Records excerpted from a collection:
-- Opening Marker --
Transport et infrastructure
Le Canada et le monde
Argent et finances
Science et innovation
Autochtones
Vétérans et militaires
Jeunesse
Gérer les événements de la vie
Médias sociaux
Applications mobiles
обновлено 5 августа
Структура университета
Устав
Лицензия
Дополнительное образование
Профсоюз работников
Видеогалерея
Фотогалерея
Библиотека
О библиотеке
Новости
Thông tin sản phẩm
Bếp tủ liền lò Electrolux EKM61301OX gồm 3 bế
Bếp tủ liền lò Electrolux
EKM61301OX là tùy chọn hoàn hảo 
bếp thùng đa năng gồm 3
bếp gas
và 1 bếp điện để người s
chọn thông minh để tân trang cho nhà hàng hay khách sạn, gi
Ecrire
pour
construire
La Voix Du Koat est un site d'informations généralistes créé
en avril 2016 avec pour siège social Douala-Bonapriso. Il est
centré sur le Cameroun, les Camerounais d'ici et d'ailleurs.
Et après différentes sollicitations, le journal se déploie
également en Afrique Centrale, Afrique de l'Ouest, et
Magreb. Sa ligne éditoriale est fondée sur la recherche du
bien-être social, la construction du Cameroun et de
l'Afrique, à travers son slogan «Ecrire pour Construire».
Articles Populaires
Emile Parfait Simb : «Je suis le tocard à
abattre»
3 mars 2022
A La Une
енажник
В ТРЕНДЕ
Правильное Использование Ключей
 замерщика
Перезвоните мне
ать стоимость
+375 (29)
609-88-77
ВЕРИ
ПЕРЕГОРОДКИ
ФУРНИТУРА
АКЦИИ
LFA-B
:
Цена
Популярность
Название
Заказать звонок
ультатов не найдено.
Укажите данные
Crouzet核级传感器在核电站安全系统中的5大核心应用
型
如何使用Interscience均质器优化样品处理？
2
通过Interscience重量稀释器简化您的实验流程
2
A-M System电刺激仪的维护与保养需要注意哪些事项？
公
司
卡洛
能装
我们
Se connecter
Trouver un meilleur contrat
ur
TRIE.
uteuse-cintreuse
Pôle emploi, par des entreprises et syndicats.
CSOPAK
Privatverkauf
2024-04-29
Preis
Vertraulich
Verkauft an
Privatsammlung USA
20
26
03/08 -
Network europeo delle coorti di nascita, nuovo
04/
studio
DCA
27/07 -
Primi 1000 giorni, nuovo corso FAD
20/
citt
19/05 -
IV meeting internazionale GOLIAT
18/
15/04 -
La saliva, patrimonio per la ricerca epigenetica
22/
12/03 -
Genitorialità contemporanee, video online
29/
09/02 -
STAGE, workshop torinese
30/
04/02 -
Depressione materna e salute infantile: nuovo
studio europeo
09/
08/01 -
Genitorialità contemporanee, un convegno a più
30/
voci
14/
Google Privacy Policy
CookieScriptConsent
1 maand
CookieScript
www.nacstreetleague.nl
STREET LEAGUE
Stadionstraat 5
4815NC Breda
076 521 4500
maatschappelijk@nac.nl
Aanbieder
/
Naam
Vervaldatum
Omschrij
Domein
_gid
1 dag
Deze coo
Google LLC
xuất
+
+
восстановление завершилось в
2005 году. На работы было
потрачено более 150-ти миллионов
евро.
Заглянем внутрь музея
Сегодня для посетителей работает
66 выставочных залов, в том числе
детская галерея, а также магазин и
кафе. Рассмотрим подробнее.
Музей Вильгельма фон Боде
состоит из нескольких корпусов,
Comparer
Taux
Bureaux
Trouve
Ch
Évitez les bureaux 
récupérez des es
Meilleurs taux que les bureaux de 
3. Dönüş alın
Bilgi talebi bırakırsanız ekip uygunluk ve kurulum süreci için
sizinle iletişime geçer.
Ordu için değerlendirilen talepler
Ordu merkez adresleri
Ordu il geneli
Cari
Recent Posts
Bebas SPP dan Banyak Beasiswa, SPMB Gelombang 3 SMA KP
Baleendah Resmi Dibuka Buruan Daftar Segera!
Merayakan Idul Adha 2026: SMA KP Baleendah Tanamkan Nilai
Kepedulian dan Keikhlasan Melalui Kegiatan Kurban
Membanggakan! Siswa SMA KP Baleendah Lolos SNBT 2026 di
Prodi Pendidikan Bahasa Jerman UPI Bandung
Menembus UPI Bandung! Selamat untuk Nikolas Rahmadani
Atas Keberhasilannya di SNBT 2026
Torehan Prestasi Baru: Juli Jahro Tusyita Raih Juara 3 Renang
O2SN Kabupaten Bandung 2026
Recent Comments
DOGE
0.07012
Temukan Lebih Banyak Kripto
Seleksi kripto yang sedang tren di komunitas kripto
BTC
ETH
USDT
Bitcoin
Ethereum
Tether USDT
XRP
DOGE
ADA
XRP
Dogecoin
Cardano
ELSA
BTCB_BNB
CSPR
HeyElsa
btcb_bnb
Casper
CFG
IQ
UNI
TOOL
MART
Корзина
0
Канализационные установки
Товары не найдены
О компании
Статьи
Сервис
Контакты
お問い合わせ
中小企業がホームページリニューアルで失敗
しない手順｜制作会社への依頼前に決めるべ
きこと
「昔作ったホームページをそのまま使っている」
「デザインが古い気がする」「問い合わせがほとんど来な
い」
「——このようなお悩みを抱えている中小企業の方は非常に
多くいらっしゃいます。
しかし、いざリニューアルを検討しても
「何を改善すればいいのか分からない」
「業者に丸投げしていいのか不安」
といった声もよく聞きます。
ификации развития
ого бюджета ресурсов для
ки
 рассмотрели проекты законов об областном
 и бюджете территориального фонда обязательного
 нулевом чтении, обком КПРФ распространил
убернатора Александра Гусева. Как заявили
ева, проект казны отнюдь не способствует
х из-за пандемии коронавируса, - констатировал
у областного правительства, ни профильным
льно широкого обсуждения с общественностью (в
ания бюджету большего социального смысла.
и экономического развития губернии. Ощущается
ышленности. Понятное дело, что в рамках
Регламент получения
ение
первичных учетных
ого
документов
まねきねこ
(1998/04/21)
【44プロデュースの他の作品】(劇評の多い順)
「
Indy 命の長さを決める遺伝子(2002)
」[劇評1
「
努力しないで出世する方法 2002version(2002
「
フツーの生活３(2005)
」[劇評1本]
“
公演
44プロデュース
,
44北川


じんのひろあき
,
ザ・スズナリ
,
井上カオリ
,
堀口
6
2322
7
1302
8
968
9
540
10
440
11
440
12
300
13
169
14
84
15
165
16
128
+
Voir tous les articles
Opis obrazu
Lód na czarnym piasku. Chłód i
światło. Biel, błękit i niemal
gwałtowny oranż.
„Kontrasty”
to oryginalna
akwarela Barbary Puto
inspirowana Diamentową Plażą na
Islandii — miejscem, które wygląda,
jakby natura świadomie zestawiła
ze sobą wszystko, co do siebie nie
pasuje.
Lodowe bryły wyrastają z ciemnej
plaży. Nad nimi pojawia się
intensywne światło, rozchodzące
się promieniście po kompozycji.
-- Closing Marker --
What you should do:
Would you please copy the lines above, from the one holding "нулевом чтении, обком КПРФ распространил" through the last, and nothing else?

Response to this task:
 нулевом чтении, обком КПРФ распространил
убернатора Александра Гусева. Как заявили
ева, проект казны отнюдь не способствует
х из-за пандемии коронавируса, - констатировал
у областного правительства, ни профильным
льно широкого обсуждения с общественностью (в
ания бюджету большего социального смысла.
и экономического развития губернии. Ощущается
ышленности. Понятное дело, что в рамках
Регламент получения
ение
первичных учетных
ого
документов
まねきねこ
(1998/04/21)
【44プロデュースの他の作品】(劇評の多い順)
「
Indy 命の長さを決める遺伝子(2002)
」[劇評1
「
努力しないで出世する方法 2002version(2002
「
フツーの生活３(2005)
」[劇評1本]
“
公演
44プロデュース
,
44北川


じんのひろあき
,
ザ・スズナリ
,
井上カオリ
,
堀口
6
2322
7
1302
8
968
9
540
10
440
11
440
12
300
13
169
14
84
15
165
16
128
+
Voir tous les articles
Opis obrazu
Lód na czarnym piasku. Chłód i
światło. Biel, błękit i niemal
gwałtowny oranż.
„Kontrasty”
to oryginalna
akwarela Barbary Puto
inspirowana Diamentową Plażą na
Islandii — miejscem, które wygląda,
jakby natura świadomie zestawiła
ze sobą wszystko, co do siebie nie
pasuje.
Lodowe bryły wyrastają z ciemnej
plaży. Nad nimi pojawia się
intensywne światło, rozchodzące
się promieniście po kompozycji.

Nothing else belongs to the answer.